Free agent
- Pitcher
- Born: April 13, 1999 (age 27) La Carlota, Venezuela
- Bats: RightThrows: Right

KBO debut
- March 28, 2026, for the Hanwha Eagles

KBO statistics (through July 18, 2026)
- Win–loss record: 3–6
- Earned run average: 4.92
- Strikeouts: 47

Teams
- Hanwha Eagles (2026);

= Wilkel Hernandez =

Venezuelan baseball player (born 1999)

Wilkel Fernando Hernandez (born April 13, 1999) is a Venezuelan professional baseball pitcher who is a free agent. He pitched in Minor League Baseball from 2016 to 2025 in the Los Angeles Angels and Detroit Tigers organizations. He originally signed with the Angels before being trade to the Tigers in a package deal for Ian Kinsler. He has previously played in the KBO League for the Hanwha Eagles.

==Career==
===Los Angeles Angels===
On July 2, 2015, Hernandez signed with the Los Angeles Angels as an international free agent for $125,000. He made his professional debut in 2016 with the Dominican Summer League Angels.

Hernandez split the 2017 season between the rookie-level Orem Owlz and rookie-level Arizona League Angels. In 12 appearances (seven starts) for the two teams, he posted a cumulative 4–1 record and 2.64 ERA with 44 strikeouts across 44 1/3 innings pitched.

===Detroit Tigers===
On December 13, 2017, Hernandez and Troy Montgomery were traded to the Detroit Tigers for Ian Kinsler. Hernandez made 12 starts for the Low-A Connecticut Tigers and Single-A West Michigan Whitecaps in 2018, with a 2–7 record, 5.10 ERA, and 45 strikeouts across 47 2/3 innings pitched.

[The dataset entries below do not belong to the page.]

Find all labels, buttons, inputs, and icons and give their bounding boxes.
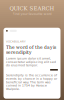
staticText: Serendipity is the occurrence of events … bbox=[6, 74, 57, 91]
staticText: QUICK SEARCH bbox=[10, 5, 54, 12]
staticText: The word of the day is serendipity bbox=[6, 44, 56, 55]
staticText: Lorem ipsum dolor sit amet, consectetur … bbox=[6, 57, 56, 67]
staticText: VOCABULARY bbox=[6, 40, 26, 43]
staticText: Find your favourite word bbox=[12, 12, 52, 16]
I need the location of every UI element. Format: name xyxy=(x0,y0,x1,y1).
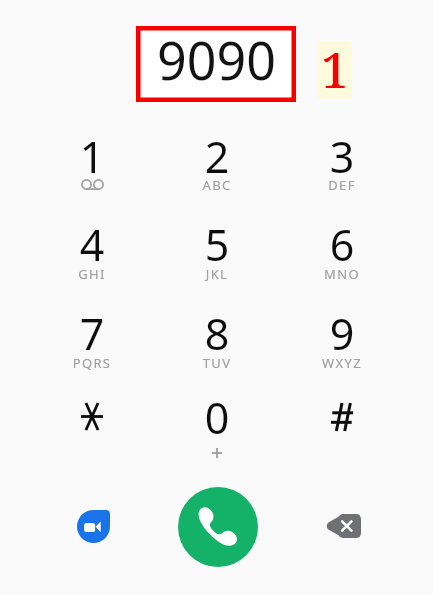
button[interactable]: 8 xyxy=(161,303,273,385)
staticText: 5 xyxy=(161,215,273,274)
button[interactable]: 0 xyxy=(161,387,273,469)
staticText: ABC xyxy=(161,176,273,194)
staticText: 9090 xyxy=(157,24,276,95)
button[interactable]: 9090 xyxy=(136,26,296,102)
button[interactable] xyxy=(286,387,398,469)
button[interactable]: 7 xyxy=(36,303,148,385)
button[interactable]: 3 xyxy=(286,126,398,208)
button[interactable]: Video call xyxy=(61,494,125,558)
staticText: 2 xyxy=(161,127,273,186)
staticText: JKL xyxy=(161,265,273,283)
staticText: MNO xyxy=(286,265,398,283)
button[interactable]: 4 xyxy=(36,214,148,296)
staticText: 4 xyxy=(36,215,148,274)
staticText: 1 xyxy=(36,127,148,186)
staticText: 9 xyxy=(286,304,398,363)
button[interactable]: Call xyxy=(178,487,258,567)
button[interactable] xyxy=(36,387,148,469)
staticText: 1 xyxy=(321,36,349,94)
staticText: GHI xyxy=(36,265,148,283)
button[interactable]: 6 xyxy=(286,214,398,296)
staticText: TUV xyxy=(161,354,273,372)
staticText: 7 xyxy=(36,304,148,363)
button[interactable]: 1 xyxy=(36,126,148,208)
button[interactable]: Backspace xyxy=(311,494,375,558)
staticText: WXYZ xyxy=(286,354,398,372)
staticText: 3 xyxy=(286,127,398,186)
staticText: 6 xyxy=(286,215,398,274)
button[interactable]: 9 xyxy=(286,303,398,385)
staticText: DEF xyxy=(286,176,398,194)
staticText: 0 xyxy=(161,388,273,447)
button[interactable]: 2 xyxy=(161,126,273,208)
staticText: PQRS xyxy=(36,354,148,372)
button[interactable]: 5 xyxy=(161,214,273,296)
staticText: 8 xyxy=(161,304,273,363)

Hernandez made 21 starts for West Michigan during the 2019 season, logging a 9–7 record and 3.73 ERA with 90 strikeouts across 101 1/3 innings pitched. His fastball topped out at 95 miles per hour. He did not play in a game in 2020 due to the cancellation of the minor league season because of the COVID-19 pandemic. On November 11, it was announced that Hernandez would miss the entirety of the 2021 season after undergoing Tommy John surgery.

Hernandez returned to action in 2022 with the Single-A Lakeland Flying Tigers. In 14 appearances (13 starts) for Lakeland, he had a 3–5 record and 4.50 ERA with 51 strikeouts over 44 innings of work. Hernandez made 26 appearances (20 starts) for West Michigan during the 2023 season, posting a 3–8 record and 3.65 ERA with 97 strikeouts over 106 innings of work.

Hernandez began the 2024 season with the Double-A Erie SeaWolves, posting a 5–7 record and 4.34 ERA with 108 strikeouts in 120 1/3 innings pitched across 28 appearances (27 starts). He elected free agency following the season on November 4. On December 12, Hernandez re-signed on a minor league contract with the Tigers organization.

Hernandez made 34 appearances (19 starts) for the Triple-A Toledo Mud Hens in 2019, compiling a 3–7 record and 4.80 ERA with 96 strikeouts and one save across 114 1/3 innings pitched. Hernandez elected free agency following the season on November 6, 2025.

===Hanwha Eagles===
On November 29, 2025, Hernandez signed a one-year, $750,000 contract with the Hanwha Eagles of the KBO League. He made his debut on March 28, 2026, and allowed at least three runs in each of his first four starts. Hernandez made 16 starts for the Eagles, logging a 3–6 record and 4.92 ERA with 47 strikeouts across 71 1/3 innings pitched. Hernandez was released by Hanwha on July 20.